HOW TO COMPLETE THIS TASK - Select from the records below every line that has the word "group" in it.

DATA EXCERPTS -
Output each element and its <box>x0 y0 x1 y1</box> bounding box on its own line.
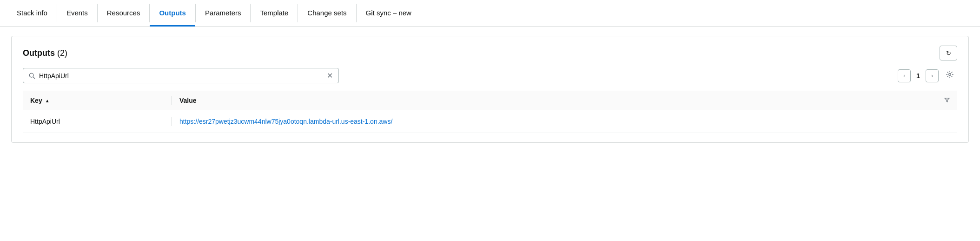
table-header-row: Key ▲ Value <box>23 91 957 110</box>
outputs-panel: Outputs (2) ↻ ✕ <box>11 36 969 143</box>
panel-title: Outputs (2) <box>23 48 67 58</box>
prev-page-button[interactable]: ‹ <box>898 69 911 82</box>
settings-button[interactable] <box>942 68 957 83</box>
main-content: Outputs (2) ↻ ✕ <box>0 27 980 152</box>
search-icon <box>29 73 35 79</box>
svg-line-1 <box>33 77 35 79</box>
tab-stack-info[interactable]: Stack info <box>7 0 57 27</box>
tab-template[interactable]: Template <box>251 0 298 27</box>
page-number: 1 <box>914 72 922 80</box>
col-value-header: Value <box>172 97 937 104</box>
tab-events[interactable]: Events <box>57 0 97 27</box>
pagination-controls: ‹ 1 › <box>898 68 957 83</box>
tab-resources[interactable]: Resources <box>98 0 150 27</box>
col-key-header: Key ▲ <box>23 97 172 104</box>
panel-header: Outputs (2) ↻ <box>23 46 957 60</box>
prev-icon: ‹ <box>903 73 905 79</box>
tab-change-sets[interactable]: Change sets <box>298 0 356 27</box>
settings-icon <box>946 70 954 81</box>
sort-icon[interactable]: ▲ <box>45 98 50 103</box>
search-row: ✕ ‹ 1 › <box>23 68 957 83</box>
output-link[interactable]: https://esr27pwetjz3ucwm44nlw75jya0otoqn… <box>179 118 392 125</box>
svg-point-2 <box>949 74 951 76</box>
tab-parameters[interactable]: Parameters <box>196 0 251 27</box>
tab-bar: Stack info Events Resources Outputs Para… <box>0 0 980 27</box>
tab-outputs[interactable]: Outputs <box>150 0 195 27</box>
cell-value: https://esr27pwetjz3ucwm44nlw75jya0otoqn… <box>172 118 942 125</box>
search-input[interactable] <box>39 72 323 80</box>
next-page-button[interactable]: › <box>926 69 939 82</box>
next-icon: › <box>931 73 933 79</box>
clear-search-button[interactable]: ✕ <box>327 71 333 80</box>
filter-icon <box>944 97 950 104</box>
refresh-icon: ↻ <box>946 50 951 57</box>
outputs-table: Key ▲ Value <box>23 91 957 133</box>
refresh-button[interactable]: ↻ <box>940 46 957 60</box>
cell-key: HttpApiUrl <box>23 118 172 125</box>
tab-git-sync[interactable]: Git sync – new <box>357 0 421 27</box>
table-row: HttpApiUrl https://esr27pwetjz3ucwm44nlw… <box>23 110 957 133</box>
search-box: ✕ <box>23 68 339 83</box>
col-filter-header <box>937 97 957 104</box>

--

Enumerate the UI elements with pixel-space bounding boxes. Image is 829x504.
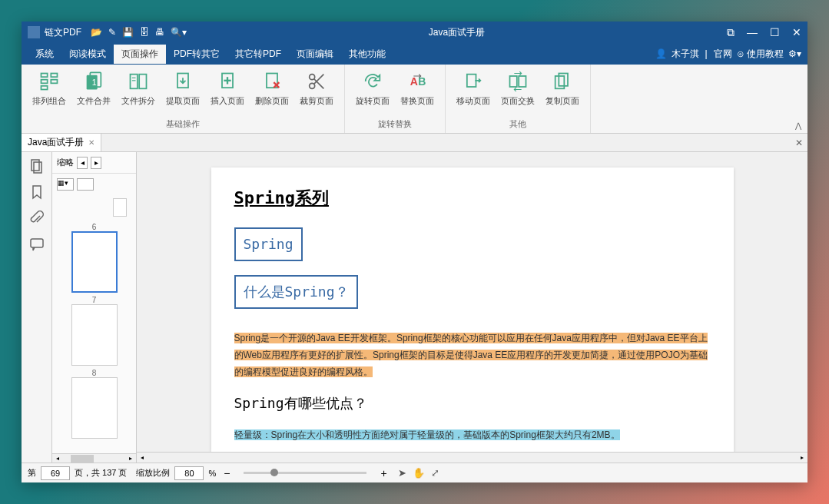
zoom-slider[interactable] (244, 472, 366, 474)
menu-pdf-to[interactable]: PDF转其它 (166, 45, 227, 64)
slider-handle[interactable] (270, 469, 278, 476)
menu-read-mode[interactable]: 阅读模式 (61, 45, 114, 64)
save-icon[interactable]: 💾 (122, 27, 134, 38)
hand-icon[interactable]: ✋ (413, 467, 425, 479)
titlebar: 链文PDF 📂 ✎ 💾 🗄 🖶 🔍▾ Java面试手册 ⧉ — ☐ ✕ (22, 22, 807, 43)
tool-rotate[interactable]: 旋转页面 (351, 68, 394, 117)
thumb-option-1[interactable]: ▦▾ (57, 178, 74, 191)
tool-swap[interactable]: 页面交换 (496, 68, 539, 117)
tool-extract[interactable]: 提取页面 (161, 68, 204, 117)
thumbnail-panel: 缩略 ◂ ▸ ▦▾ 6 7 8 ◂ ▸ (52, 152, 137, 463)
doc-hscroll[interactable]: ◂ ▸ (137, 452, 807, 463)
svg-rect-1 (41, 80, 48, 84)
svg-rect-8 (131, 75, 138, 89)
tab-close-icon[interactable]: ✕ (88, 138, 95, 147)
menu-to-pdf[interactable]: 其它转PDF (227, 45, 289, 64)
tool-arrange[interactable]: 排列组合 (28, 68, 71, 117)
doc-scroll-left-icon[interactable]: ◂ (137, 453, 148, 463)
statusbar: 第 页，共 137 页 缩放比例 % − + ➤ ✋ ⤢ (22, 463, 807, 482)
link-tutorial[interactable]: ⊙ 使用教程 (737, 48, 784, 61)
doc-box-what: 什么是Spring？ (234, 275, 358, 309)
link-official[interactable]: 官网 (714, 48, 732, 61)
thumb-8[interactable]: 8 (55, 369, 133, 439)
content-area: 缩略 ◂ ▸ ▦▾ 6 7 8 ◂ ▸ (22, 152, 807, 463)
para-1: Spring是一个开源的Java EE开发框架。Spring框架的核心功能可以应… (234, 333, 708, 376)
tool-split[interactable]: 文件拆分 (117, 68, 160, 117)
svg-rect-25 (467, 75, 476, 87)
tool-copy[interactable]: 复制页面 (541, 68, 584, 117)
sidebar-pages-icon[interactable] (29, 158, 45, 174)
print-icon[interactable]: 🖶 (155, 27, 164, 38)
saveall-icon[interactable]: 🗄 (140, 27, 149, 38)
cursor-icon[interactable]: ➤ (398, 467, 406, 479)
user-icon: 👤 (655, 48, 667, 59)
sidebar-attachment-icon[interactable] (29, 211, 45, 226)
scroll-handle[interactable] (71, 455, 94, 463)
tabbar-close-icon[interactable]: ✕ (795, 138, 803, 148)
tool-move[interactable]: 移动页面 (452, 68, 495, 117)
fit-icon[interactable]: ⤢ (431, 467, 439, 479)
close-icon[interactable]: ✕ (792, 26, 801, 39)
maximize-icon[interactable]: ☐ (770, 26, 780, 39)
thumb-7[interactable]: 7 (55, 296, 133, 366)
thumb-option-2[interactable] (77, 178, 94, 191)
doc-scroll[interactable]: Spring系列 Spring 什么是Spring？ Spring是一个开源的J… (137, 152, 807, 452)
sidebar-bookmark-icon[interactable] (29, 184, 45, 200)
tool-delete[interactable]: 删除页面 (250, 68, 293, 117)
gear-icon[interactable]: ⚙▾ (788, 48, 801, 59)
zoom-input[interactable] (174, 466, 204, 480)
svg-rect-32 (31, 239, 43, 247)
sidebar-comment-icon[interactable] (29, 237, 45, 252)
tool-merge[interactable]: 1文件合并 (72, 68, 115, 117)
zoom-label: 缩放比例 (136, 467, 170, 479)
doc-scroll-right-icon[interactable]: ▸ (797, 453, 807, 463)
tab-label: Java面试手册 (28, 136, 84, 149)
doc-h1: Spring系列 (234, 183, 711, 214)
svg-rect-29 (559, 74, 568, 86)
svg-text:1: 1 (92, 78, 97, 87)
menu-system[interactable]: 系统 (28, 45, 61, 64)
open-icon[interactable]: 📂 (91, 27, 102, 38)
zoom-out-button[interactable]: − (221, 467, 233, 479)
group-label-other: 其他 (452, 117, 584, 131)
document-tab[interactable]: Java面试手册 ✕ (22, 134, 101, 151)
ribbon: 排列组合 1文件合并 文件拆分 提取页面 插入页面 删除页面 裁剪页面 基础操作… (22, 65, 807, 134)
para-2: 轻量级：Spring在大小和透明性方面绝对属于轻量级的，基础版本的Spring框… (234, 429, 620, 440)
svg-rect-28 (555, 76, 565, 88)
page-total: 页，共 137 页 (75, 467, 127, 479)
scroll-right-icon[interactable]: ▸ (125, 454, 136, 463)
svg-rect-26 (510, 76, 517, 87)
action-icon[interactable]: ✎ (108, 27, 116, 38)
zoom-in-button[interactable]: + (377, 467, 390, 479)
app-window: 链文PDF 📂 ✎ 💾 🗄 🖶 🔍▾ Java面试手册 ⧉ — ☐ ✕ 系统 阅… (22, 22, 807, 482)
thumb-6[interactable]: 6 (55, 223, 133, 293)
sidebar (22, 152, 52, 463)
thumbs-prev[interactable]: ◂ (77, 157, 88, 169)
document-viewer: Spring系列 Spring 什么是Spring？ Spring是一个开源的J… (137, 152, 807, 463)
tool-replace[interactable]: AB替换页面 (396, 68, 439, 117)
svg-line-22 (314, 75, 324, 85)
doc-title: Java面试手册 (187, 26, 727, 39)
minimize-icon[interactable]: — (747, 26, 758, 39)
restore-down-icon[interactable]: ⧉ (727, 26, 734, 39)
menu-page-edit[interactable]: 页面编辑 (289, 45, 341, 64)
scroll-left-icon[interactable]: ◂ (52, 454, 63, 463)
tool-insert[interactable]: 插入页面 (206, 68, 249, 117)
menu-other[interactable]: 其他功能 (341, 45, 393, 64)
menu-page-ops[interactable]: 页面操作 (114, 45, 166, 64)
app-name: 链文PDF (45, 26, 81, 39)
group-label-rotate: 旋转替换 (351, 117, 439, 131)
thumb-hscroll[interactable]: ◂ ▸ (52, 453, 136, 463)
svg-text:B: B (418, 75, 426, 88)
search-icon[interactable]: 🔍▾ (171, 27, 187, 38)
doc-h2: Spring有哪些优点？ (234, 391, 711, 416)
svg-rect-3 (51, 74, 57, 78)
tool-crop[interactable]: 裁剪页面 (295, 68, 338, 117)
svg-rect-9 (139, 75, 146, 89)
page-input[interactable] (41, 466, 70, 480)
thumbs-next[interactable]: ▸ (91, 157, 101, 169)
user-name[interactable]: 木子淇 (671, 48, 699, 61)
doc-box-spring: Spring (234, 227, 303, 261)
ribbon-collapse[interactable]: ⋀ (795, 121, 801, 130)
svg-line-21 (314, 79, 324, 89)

--

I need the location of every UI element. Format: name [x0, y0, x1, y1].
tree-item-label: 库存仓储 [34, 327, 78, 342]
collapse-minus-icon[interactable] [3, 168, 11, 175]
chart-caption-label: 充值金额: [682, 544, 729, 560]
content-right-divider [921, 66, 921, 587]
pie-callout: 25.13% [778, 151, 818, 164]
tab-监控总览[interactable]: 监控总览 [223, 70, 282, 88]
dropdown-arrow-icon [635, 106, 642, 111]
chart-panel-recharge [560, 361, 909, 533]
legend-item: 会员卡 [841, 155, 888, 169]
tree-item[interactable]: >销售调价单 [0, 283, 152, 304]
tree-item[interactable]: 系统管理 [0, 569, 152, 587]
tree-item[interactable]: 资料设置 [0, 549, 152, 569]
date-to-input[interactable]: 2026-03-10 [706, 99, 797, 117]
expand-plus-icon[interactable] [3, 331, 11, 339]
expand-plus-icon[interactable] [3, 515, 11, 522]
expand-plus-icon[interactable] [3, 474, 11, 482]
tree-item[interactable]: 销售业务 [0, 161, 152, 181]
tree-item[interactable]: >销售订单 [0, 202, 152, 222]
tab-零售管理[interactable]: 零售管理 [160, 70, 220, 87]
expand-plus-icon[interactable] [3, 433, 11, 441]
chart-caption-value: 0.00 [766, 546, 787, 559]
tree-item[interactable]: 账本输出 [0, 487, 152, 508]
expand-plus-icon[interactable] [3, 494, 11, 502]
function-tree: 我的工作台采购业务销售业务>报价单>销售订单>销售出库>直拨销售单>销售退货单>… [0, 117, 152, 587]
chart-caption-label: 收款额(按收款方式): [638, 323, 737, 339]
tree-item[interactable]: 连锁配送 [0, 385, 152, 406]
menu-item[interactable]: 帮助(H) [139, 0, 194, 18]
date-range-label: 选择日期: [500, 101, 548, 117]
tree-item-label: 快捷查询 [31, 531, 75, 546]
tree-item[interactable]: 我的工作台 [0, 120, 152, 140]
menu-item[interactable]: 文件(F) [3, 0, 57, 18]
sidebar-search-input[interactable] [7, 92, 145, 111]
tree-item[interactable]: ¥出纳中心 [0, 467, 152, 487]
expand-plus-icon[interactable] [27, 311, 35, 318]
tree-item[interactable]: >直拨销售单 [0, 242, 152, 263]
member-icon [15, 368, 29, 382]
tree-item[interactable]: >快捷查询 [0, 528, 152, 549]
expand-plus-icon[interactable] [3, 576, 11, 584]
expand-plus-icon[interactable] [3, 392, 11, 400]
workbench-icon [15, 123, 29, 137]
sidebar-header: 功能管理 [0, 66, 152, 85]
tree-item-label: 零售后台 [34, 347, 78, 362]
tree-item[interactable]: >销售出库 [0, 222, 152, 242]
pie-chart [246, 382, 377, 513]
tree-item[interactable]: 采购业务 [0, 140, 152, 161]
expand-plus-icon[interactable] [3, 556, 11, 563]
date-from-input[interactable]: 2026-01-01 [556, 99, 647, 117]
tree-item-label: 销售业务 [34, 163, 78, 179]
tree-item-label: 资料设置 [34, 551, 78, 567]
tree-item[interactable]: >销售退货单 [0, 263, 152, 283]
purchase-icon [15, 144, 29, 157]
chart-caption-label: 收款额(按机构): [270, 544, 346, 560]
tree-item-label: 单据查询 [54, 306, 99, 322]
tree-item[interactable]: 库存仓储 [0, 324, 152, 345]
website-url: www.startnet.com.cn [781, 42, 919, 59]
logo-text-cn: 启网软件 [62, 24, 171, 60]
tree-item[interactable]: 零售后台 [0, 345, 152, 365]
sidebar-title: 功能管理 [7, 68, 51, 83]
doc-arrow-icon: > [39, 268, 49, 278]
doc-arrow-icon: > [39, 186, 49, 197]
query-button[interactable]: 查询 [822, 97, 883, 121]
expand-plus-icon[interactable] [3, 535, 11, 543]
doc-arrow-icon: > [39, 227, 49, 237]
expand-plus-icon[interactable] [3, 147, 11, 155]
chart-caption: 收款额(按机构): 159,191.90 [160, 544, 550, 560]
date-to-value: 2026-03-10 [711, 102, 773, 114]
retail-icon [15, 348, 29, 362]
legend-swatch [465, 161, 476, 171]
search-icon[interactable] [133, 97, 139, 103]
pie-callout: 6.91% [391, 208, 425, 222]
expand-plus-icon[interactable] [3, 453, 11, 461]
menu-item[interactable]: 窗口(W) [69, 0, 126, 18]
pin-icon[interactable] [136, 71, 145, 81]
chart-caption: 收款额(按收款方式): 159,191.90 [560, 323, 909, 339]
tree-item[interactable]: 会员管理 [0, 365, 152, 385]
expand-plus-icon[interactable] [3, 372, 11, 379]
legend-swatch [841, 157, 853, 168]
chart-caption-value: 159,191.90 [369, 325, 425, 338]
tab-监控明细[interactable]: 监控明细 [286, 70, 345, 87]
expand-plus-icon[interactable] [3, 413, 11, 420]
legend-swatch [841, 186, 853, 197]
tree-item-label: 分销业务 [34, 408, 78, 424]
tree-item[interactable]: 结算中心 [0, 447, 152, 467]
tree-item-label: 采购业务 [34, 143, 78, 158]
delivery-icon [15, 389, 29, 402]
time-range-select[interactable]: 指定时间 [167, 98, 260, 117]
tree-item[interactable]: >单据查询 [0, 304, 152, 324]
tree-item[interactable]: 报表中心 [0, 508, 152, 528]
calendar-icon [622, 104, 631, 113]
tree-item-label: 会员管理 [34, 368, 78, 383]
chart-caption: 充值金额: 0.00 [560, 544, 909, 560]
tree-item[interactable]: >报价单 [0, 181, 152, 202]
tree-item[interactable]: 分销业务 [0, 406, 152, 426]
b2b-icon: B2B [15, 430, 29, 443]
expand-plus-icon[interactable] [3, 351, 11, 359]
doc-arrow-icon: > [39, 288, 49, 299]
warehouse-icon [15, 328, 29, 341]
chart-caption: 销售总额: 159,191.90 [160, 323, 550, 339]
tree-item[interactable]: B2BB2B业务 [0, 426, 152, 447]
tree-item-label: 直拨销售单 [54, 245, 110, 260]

ANSWER -
group-label-other: 其他 (452, 117, 584, 131)
group-label-rotate: 旋转替换 (351, 117, 439, 131)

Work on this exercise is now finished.